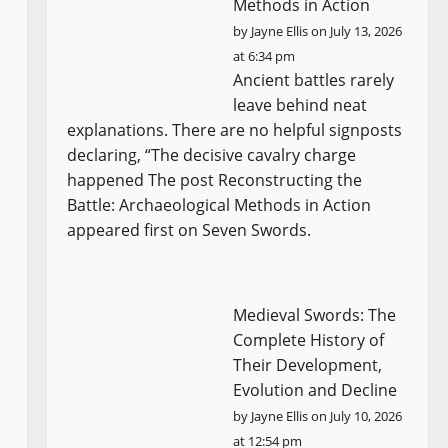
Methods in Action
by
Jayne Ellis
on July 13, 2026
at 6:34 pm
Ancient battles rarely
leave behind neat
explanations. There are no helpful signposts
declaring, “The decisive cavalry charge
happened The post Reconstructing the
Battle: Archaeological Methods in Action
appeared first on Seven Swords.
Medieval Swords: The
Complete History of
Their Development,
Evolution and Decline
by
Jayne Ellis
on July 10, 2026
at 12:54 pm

_ _ _

§ Try it
Starting from the records above, filter out all lines except those containing the word "Methods".

§ Task solution
Methods in Action
Battle: Archaeological Methods in Action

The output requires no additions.